Projects

Software projects I've worked on

Neuroglycerin

co-founder of Machine Learning Competition Team.

Hail-Seizure

Seizure prediction from iEEG as part of the American Epilepsy Society Seizure Prediction Challenge mainly using scikit-learn. Finished in the top ~5% (16/527) of entries.

Neukrill-Net

Convnet classification for identifying plankton as part of the National Data Science Bowl using the pylearn2 deep learning library. Finished in the top ~5% (57/1049) of entries.

BayeHem

Gaussian process based Bayesian Optimisation of NGS Assembly using GPy.

hansard-miner

NLP analysis of the UK parliament Hansard using NTLK.

predict-secretome

Tool to predict whether a given protein will be secreted or not created as part of my PhD research. This project is a python runner script wrapped around fortran and C utilities.

Dendrogenous

A parallelised batch phylogenetic tree generator tool in python and SQL created as part of my PhD.

Ecumenical Forest

An implementation of Tom Rainforth’s Canonical Correlation Forest Classifier as a scikit-learn compatible module.

DueyDrop

A tool to conduct taxonomic profiling of NGS sequencing libraries for screening purposes

eDicer

A C++ and bash based tool for rapidly finding and identifying shared K-length between different genomes/transcriptomes.
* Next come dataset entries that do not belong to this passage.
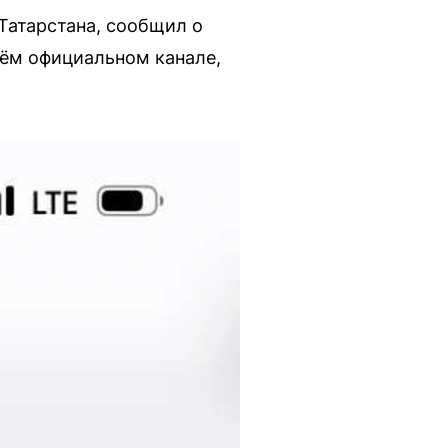
Татарстана, сообщил о
оём официальном канале,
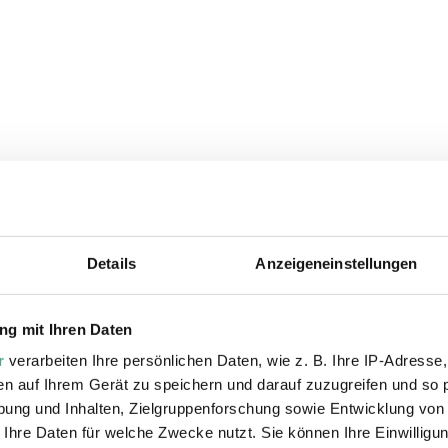
Details
Anzeigeneinstellungen
ie auch interessiere
g mit Ihren Daten
r
verarbeiten Ihre persönlichen Daten, wie z. B. Ihre IP-Adresse,
en auf Ihrem Gerät zu speichern und darauf zuzugreifen und so 
ung und Inhalten, Zielgruppenforschung sowie Entwicklung von
 Ihre Daten für welche Zwecke nutzt. Sie können Ihre Einwilligun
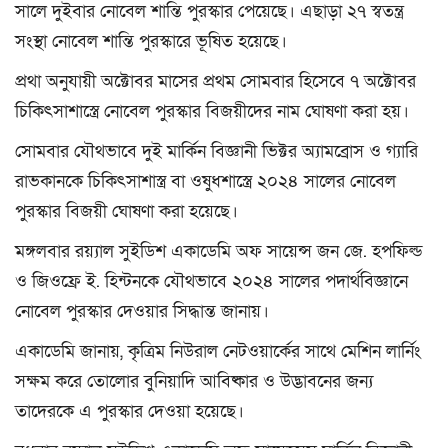
সালে দুইবার নোবেল শান্তি পুরস্কার পেয়েছে। এছাড়া ২৭ স্বতন্ত্র
সংস্থা নোবেল শান্তি পুরস্কারে ভূষিত হয়েছে।
প্রথা অনুযায়ী অক্টোবর মাসের প্রথম সোমবার হিসেবে ৭ অক্টোবর
চিকিৎসাশাস্ত্রে নোবেল পুরস্কার বিজয়ীদের নাম ঘোষণা করা হয়।
সোমবার যৌথভাবে দুই মার্কিন বিজ্ঞানী ভিক্টর অ্যামব্রোস ও গ্যারি
রাভকানকে চিকিৎসাশাস্ত্র বা ওষুধশাস্ত্রে ২০২৪ সালের নোবেল
পুরস্কার বিজয়ী ঘোষণা করা হয়েছে।
মঙ্গলবার রয়্যাল সুইডিশ একাডেমি অফ সায়েন্স জন জে. হপফিল্ড
ও জিওফ্রে ই. হিন্টনকে যৌথভাবে ২০২৪ সালের পদার্থবিজ্ঞানে
নোবেল পুরস্কার দেওয়ার সিদ্ধান্ত জানায়।
একাডেমি জানায়, কৃত্রিম নিউরাল নেটওয়ার্কের সাথে মেশিন লার্নিং
সক্ষম করে তোলোর বুনিয়াদি আবিষ্কার ও উদ্ভাবনের জন্য
তাদেরকে এ পুরস্কার দেওয়া হয়েছে।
This project involved contributions to the K-mer Analysis Toolkit.

ETE Python3 Port

Ported this python toolkit for analysis of tree structures to python3. All changes were merged back into the main project and formed a significant proportion of the current major release.

μ-Colander

An OpenCV and C++ based tool for analysis microscopy images and automatically extracting images of cells.

ParKour

A K-means clustering tool for partitioning meta-omic sequencing data based on compositional features. This tool is implemented in C++ using Armadillo and MLPACK.

markdown-pprint

A tool written with gngdb for pretty printing equations in markdown when MathJax isn’t supported.